The use and exploration of GPU in federated learning
huiting hou
Beijing, Beijing
- 0 Collaborators
This project introduces some exploration results from the use of GPU to accelerate homomorphic computing, conducts some feasibility analysis of using GPU to accelerate federated learning computing, and introduces some optimisation schemes. ...learn more
Project status: Concept
Overview / Usage
When using AI technology, all parties, organisations, or individual devices will generate individual data islands, and there is no good way for data between them to flow freely. How to perform data flow? The first problem faced is the inevitable data protectionism. This can be solved by some technical means. The solution proposed here is federated learning. Federal learning allows different organisations, such as hospitals, banks, terminal equipment or companies, to establish a federal network through federal learning to jointly tap the value of data. However, the use of federated learning inevitably requires complex algorithms such as homomorphic encryption operations. Compared with ordinary machine learning algorithms, the efficiency will be greatly reduced. This project introduces some exploration results from the aspect of using GPU to accelerate homomorphic computing, makes some feasibility analysis of using GPU to accelerate federated learning calculation, and introduces three optimisation schemes.
Methodology / Approach
We have done some feasibility analysis on the use of GPU to accelerate federated learning calculations. There are four main observations. The first is the data encryption and decryption and dense state calculations involved in federated learning. The calculation of different data basically does not affect each other. Therefore, it satisfies the characteristics of highly parallel computing, and this feature is very suitable for GPU acceleration; the second is that the calculation formula in federated learning is not complicated, but the number of repeated executions is huge, so it meets repeated lightweight calculations The GPU is suitable for accelerating repetitive lightweight calculations; the third is in federated learning, the data IO time is less than 0.1% of the calculation time, so it is a computationally intensive task, and the GPU is just suitable for use To accelerate computationally intensive tasks; finally, the data in federated learning is produced in batches, and the amount of data is huge, so it meets the characteristics of batch large data, and GPU is also suitable to accelerate the batch calculation of massive data.
Although federated learning has many properties suitable for GPU acceleration, it certainly faces some challenges. We mainly summarised three challenges. The first is that federated learning needs to do large integer operations.
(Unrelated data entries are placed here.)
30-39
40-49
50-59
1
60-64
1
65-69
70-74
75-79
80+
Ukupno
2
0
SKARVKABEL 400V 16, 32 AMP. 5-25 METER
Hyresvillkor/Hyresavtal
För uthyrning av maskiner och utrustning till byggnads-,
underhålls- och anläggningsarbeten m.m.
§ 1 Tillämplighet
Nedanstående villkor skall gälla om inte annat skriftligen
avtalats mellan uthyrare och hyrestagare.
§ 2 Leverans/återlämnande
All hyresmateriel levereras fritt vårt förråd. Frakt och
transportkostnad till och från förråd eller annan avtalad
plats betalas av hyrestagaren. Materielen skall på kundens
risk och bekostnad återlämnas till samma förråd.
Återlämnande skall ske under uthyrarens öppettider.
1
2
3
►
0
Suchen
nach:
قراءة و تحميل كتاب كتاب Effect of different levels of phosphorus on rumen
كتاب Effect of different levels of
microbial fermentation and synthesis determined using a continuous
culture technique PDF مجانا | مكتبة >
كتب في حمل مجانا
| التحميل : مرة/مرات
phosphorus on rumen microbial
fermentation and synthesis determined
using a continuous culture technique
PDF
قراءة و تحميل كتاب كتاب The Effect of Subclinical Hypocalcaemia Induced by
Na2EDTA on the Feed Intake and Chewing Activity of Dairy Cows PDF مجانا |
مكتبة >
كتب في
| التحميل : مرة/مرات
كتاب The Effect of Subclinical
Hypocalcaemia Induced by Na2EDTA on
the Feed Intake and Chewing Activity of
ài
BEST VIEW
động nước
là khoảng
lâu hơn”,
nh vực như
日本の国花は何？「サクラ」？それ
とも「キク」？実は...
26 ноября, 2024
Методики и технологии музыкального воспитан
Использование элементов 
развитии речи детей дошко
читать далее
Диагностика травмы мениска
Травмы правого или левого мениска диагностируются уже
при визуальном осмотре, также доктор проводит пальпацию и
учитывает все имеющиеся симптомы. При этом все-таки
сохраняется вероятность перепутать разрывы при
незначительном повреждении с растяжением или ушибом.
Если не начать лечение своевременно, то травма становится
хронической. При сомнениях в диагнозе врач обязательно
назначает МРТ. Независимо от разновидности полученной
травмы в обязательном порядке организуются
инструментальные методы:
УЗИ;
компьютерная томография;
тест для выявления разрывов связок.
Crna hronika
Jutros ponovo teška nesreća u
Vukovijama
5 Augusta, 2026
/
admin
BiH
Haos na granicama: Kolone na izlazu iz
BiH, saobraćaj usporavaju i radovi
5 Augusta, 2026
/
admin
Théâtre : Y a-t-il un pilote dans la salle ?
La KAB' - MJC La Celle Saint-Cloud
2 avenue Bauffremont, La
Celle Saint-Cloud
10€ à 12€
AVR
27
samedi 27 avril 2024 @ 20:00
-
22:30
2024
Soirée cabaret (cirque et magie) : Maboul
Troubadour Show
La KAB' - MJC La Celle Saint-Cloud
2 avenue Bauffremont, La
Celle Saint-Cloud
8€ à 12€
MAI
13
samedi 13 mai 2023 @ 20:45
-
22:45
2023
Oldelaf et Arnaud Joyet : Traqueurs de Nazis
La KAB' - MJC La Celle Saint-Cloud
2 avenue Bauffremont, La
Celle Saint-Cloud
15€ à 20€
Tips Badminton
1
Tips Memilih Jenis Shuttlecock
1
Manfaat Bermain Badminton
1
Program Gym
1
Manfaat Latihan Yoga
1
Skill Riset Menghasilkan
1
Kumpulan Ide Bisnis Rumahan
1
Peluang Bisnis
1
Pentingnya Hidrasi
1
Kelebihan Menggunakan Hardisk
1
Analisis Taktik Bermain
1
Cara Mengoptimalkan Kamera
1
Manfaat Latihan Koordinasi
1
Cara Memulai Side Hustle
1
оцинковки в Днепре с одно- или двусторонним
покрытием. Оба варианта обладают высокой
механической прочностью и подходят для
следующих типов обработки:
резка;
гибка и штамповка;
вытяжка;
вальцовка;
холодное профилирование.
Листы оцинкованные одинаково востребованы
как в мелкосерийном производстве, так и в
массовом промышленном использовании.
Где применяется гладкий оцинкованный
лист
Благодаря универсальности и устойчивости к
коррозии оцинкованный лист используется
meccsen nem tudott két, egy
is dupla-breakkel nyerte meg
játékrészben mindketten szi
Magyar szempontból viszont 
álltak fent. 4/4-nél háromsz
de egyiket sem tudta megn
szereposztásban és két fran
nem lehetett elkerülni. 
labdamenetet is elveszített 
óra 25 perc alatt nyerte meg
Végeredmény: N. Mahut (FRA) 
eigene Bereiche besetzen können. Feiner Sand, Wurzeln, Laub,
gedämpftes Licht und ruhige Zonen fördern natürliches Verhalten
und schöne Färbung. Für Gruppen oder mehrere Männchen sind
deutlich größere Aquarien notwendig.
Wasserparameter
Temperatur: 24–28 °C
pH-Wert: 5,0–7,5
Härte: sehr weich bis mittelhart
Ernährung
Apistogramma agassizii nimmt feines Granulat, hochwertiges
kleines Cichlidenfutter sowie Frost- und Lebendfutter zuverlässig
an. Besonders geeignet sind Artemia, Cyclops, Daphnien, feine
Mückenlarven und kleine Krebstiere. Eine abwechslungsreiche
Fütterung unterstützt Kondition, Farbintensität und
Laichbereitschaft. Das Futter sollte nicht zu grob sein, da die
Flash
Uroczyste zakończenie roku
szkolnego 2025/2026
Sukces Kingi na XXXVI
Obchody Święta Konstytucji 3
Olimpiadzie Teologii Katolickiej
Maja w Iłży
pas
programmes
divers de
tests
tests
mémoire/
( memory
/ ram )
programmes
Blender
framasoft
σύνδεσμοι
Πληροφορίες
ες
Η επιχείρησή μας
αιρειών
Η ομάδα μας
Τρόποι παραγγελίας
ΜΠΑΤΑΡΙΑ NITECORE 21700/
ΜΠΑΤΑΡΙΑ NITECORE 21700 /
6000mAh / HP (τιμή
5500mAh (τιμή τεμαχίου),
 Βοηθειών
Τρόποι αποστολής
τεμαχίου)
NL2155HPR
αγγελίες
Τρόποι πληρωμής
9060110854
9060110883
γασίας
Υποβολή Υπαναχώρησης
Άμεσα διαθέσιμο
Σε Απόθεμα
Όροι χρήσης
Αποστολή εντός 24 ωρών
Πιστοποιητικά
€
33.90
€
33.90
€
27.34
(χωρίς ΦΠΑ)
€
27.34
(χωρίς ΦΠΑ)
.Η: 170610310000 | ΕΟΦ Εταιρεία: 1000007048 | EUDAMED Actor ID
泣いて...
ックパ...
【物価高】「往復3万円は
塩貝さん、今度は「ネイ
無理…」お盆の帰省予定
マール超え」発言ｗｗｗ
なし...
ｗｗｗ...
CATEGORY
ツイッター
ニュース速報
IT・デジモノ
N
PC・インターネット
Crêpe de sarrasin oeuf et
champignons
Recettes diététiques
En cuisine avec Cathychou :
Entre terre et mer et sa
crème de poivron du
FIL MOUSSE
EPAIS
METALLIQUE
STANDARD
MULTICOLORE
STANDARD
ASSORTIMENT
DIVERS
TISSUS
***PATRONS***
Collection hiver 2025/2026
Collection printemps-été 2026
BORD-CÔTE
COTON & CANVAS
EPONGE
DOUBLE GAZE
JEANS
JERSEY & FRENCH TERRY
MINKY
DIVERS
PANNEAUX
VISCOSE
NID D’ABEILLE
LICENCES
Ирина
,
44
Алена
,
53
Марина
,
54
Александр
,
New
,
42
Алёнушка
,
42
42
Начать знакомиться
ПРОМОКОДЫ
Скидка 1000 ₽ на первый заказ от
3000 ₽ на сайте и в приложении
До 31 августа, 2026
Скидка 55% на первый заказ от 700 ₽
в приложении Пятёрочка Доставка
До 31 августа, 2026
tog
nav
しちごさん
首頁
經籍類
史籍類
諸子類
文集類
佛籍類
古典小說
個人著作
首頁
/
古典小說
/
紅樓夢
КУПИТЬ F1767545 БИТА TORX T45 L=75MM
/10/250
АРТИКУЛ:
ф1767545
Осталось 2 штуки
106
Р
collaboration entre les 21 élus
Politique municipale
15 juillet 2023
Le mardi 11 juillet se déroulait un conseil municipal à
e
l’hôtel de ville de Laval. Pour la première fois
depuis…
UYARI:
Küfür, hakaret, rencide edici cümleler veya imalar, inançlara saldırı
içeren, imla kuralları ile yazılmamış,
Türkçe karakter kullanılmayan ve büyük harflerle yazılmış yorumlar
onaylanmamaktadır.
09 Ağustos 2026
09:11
Large integers refer to 1024 bit, 2048 bit, or even larger large integers, but the problem is that the GPU's stream processor is in the hardware The above does not directly support the direct calculation of large integers. The second problem is that federated learning involves a lot of modular exponentiation calculations, but GPU are not good at doing modular exponentiation calculations. If GPU can directly perform modular exponentiation calculations, its cost is very high. The third is that the calculation of federated learning needs to save a large amount of intermediate calculation results, but due to cost and energy consumption constraints, GPU memory is very limited.
For the first challenge, the solution we adopted is based on the idea of divide and conquer to do element-level parallelism. The large integer multiplication can be decomposed into many small integer multiplications calculated in parallel through recursion, so that the GPU can be used to directly perform the small integer multiplication operations. For other operations involved in federated learning, similar element-level parallelism can also be done.
Aiming at the second challenge of federated learning, we mainly use the square multiplication algorithm + Montgomery algorithm to solve the problem of high cost of modular exponentiation. The advantage of the square multiplication algorithm is that the complexity of the entire calculation is reduced to O(N) and the intermediate calculation result does not exceed c. But its disadvantage is that it still needs to perform 2N times of modulo operation. For GPU, the cost of modulo is very high. In order to solve the problem of high cost of modular operation, we further introduce the Montgomery modular multiplication algorithm. Its biggest feature is that it can calculate the value of the modulo multiplication without performing the modulo operation, thus completely avoiding the costly modulo operation.
For the third challenge, we use the Chinese remainder theorem. This method can avoid the use of larger video memory to buffer the intermediate results; in addition, the modular exponentiation operation of the 2N-bit number is simplified to the modular exponentiation operation of the N-bit number, and the amount of calculation is greatly reduced.
Finally, let's look at an evaluation result of GPU accelerated federated learning calculation after using the above three methods. We mainly compared the dense state calculations involved in four types of federated learning, including homomorphic encryption, homomorphic decryption, dense state multiplication, and dense state addition. For the more complex calculations of homomorphic encryption and homomorphic decryption, there is almost 6 times speedup, and for the relatively simple calculations of dense state multiplication and dense state addition, it has achieved dozens of times and hundreds of times of speedup. This is actually just a preliminary result. We believe that there is actually more room for using GPU to accelerate federated learning calculations, and it is worth exploring together.